Press Wine (Or Pressing)
The juice extracted under pressure after pressing for white wines and after fermentation for reds. Press wine has more flavor and aroma, deeper color and often more tannins than free-run juice.
Press Wine (or Pressing)
The juice extracted under pressure after pressing for white wines and after fermentation for reds. Press wine has more flavor and aroma, deeper color and often more tannins than free-run juice. Wineries often blend a portion of press wine back into the main cuvée for added backbone.
Primary aromas
The aromas in wine derived from the grapes themselves and are considered part of the varietal character or typicity of the grape variety. This is opposed to the secondary aromas which come from the fermentation and maturation process and the tertiary aromas which come from aging processin the bottle.
Private Reserve
This description, along with Reserve, once stood for the best wines a winery produced, but lacking a legal definition many wineries use it or a spin-off (such as Proprietor's Reserve) for rather ordinary wines. Depending upon the producer, it may still signify excellent quality.
Produced And Bottled By
Indicates that the winery crushed, fermented and bottled at least 75 percent of the wine in the bottle.
Produttore
Italian term for a wine producer.
Propriétaire
French term for the owner of a wine estate.
Protected Designation of Origin/PDO
Wine labeling term introduced to the European Union in 2009 to replace the Quality Wines Produced in Specified Regions(QWPSR) designation. Used to denote a wine from a region with more specification and regulations than a generic Geographic Indication(GI)

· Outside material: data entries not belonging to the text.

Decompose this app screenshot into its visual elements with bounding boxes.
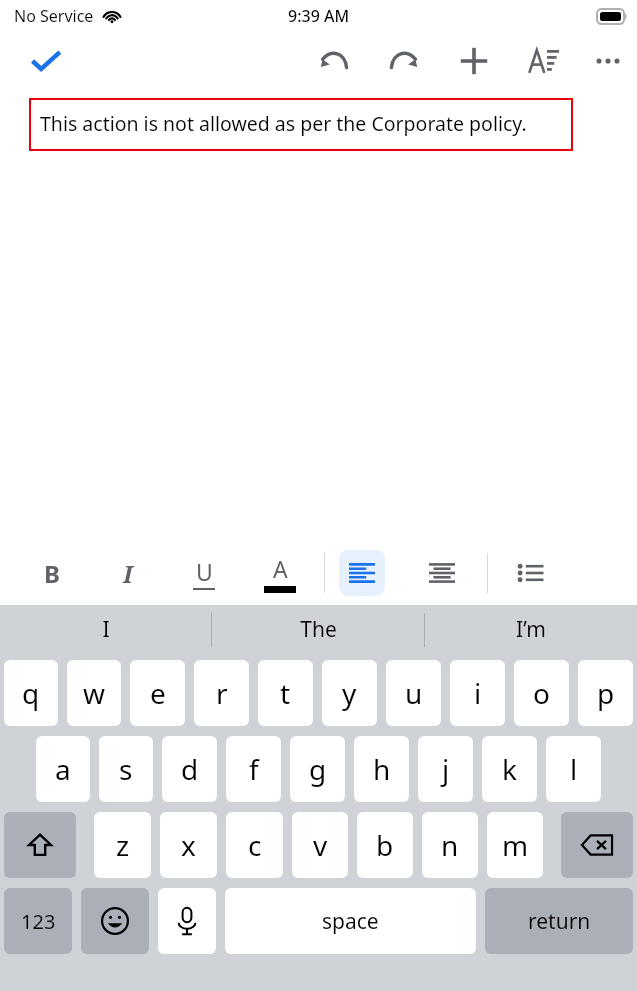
staticText: f: [249, 750, 259, 788]
button[interactable]: v: [292, 812, 348, 878]
staticText: l: [570, 750, 578, 788]
button[interactable]: d: [162, 736, 217, 802]
button[interactable]: More options: [585, 38, 631, 84]
button[interactable]: l: [546, 736, 601, 802]
staticText: y: [342, 674, 357, 712]
staticText: q: [22, 674, 40, 712]
button[interactable]: Done: [22, 37, 70, 85]
staticText: g: [309, 750, 327, 788]
button[interactable]: Emoji: [81, 888, 149, 954]
staticText: o: [533, 674, 550, 712]
staticText: e: [150, 674, 166, 712]
staticText: t: [280, 674, 291, 712]
button[interactable]: x: [160, 812, 217, 878]
staticText: space: [322, 907, 379, 936]
staticText: I: [102, 615, 110, 644]
button[interactable]: j: [418, 736, 473, 802]
button[interactable]: y: [322, 660, 377, 726]
button[interactable]: z: [94, 812, 151, 878]
staticText: The: [300, 615, 337, 644]
staticText: x: [181, 826, 196, 864]
button[interactable]: Align left: [339, 550, 385, 596]
button[interactable]: Undo: [311, 38, 357, 84]
button[interactable]: u: [386, 660, 441, 726]
button[interactable]: k: [482, 736, 537, 802]
button[interactable]: t: [258, 660, 313, 726]
button[interactable]: return: [485, 888, 633, 954]
staticText: I’m: [516, 615, 546, 644]
button[interactable]: Shift: [4, 812, 76, 878]
staticText: I: [123, 557, 133, 590]
staticText: h: [373, 750, 391, 788]
staticText: v: [313, 826, 328, 864]
staticText: a: [55, 750, 71, 788]
staticText: This action is not allowed as per the Co…: [40, 110, 527, 137]
button[interactable]: This action is not allowed as per the Co…: [29, 98, 573, 151]
button[interactable]: I’m: [425, 605, 637, 654]
button[interactable]: i: [450, 660, 505, 726]
button[interactable]: Bulleted list: [508, 550, 554, 596]
button[interactable]: n: [422, 812, 478, 878]
button[interactable]: I: [0, 605, 211, 654]
button[interactable]: q: [4, 660, 58, 726]
button[interactable]: Align center: [419, 550, 465, 596]
button[interactable]: o: [514, 660, 569, 726]
staticText: c: [248, 826, 262, 864]
button[interactable]: 123: [4, 888, 72, 954]
button[interactable]: Bold: [30, 551, 74, 595]
button[interactable]: h: [354, 736, 409, 802]
button[interactable]: a: [36, 736, 90, 802]
button[interactable]: space: [225, 888, 476, 954]
button[interactable]: w: [67, 660, 121, 726]
button[interactable]: Voice input: [158, 888, 216, 954]
staticText: B: [44, 557, 60, 590]
button[interactable]: p: [578, 660, 633, 726]
staticText: 123: [21, 908, 56, 935]
button[interactable]: r: [194, 660, 249, 726]
button[interactable]: Underline: [182, 551, 226, 595]
button[interactable]: g: [290, 736, 345, 802]
staticText: w: [83, 674, 106, 712]
button[interactable]: Text color: [258, 551, 302, 595]
button[interactable]: Redo: [381, 38, 427, 84]
staticText: b: [376, 826, 394, 864]
button[interactable]: Insert: [451, 38, 497, 84]
staticText: A: [273, 553, 288, 584]
staticText: No Service: [14, 5, 94, 27]
staticText: d: [181, 750, 199, 788]
button[interactable]: e: [130, 660, 185, 726]
staticText: m: [502, 826, 529, 864]
button[interactable]: Italic: [106, 551, 150, 595]
staticText: 9:39 AM: [288, 5, 350, 27]
staticText: p: [597, 674, 615, 712]
staticText: k: [502, 750, 517, 788]
button[interactable]: b: [357, 812, 413, 878]
staticText: j: [442, 750, 450, 788]
button[interactable]: Backspace: [561, 812, 633, 878]
staticText: r: [216, 674, 228, 712]
button[interactable]: m: [487, 812, 543, 878]
button[interactable]: c: [226, 812, 283, 878]
staticText: n: [441, 826, 459, 864]
staticText: u: [405, 674, 423, 712]
button[interactable]: The: [212, 605, 424, 654]
staticText: s: [119, 750, 133, 788]
button[interactable]: s: [99, 736, 153, 802]
staticText: U: [196, 556, 213, 587]
staticText: return: [528, 907, 591, 936]
staticText: z: [116, 826, 130, 864]
button[interactable]: Format: [521, 38, 567, 84]
staticText: i: [474, 674, 482, 712]
button[interactable]: f: [226, 736, 281, 802]
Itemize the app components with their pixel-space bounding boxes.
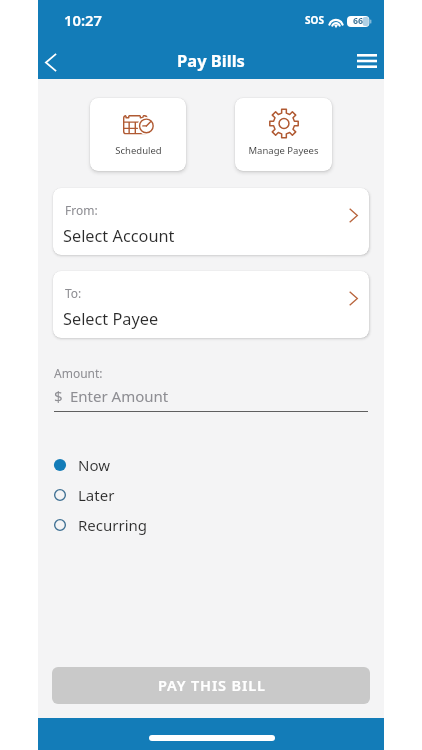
staticText: Later bbox=[78, 485, 115, 505]
button[interactable]: Back bbox=[38, 38, 72, 79]
staticText: Scheduled bbox=[115, 144, 162, 157]
button[interactable]: Later bbox=[38, 480, 384, 510]
button[interactable]: Menu bbox=[346, 38, 384, 79]
staticText: 66 bbox=[353, 15, 364, 27]
staticText: Pay Bills bbox=[177, 49, 245, 71]
staticText: To: bbox=[65, 285, 82, 301]
staticText: Select Payee bbox=[63, 308, 159, 330]
button[interactable]: To: bbox=[53, 271, 369, 338]
staticText: Recurring bbox=[78, 515, 148, 535]
button[interactable]: Manage Payees bbox=[235, 98, 332, 171]
staticText: Manage Payees bbox=[248, 144, 319, 157]
staticText: From: bbox=[65, 202, 98, 218]
staticText: 10:27 bbox=[64, 10, 102, 30]
staticText: Select Account bbox=[63, 225, 175, 247]
staticText: SOS bbox=[305, 13, 324, 27]
staticText: Amount: bbox=[54, 365, 103, 381]
button[interactable]: From: bbox=[53, 188, 369, 255]
button[interactable]: Now bbox=[38, 450, 384, 480]
staticText: PAY THIS BILL bbox=[158, 675, 266, 695]
staticText: Now bbox=[78, 455, 110, 475]
button[interactable]: Recurring bbox=[38, 510, 384, 540]
staticText: $ bbox=[54, 386, 63, 406]
button[interactable]: PAY THIS BILL bbox=[52, 667, 370, 704]
staticText: Enter Amount bbox=[70, 386, 169, 406]
button[interactable]: Scheduled bbox=[90, 98, 186, 171]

Protected Geographical Indication/PGI
Wine labeling term introduced to the European Union in 2009 to replace the "Table Wine" designation. Used to denote a wine with lower specification and regulation than that with a PDO or GI designation.
Pruning
The process of trimming the vine. Determining how many buds to leave on the vine, the grower decides the number of bunches and the maximum quantity of fruit each vine can bear in the coming year.
Pruny
Having the flavor of overripe, dried-out grapes. Can add complexity in the right dose.
Prädikatswein
German quality classification indicating wines with distinction and including Germany’s best wines. Prädikatswein is divided into six classes of ascending ripeness at harvest: kabinett, spätlese, auslese, beerenauslese, eiswein and trockenbeerenauslese. Sugar is never added to these wines. The Prädikatswein classification was formerly known as Qualitätswein mit Prädikat.
Puckery
Describes highly tannic and very dry wines.
Pump-Over
Also known as remontage, the process of pumping red wine up from the bottom of the tank and splashing it over the top of the fermenting must; the purpose is to submerge the skins so that carbon dioxide is pushed to the surface of the must and released.
Punch-Down
Also known as pigéage, the process of breaking up the thick layer of skins, stems and seeds that forms at the surface of fermenting red wine and submerging it during fermentation to extract color, tannins, flavor and aromas from the grape solids.
Puncheon
A wine barrel that holds approximately 84 U.S. gallons (318 litres).
Pungent
Having a powerful, assertive smell linked to a high level of volatile acidity.
Punt
The dimple or indentation in the bottom of a bottle, originally meant to strengthen hand-blown glass containers; now mostly for show, except in sparkling wine bottles. Bottles for Champagne and sparkling wines, which must withstand extra pressure, have especially deep punts.
Puttonyos
In Hungary, the measurement of sweetness levels for Tokajiranging from 3 Puttonyos, which contains at least 60 grams/liter of sugar, to 6 Puttonyos containing at least 150 g/l of sugar.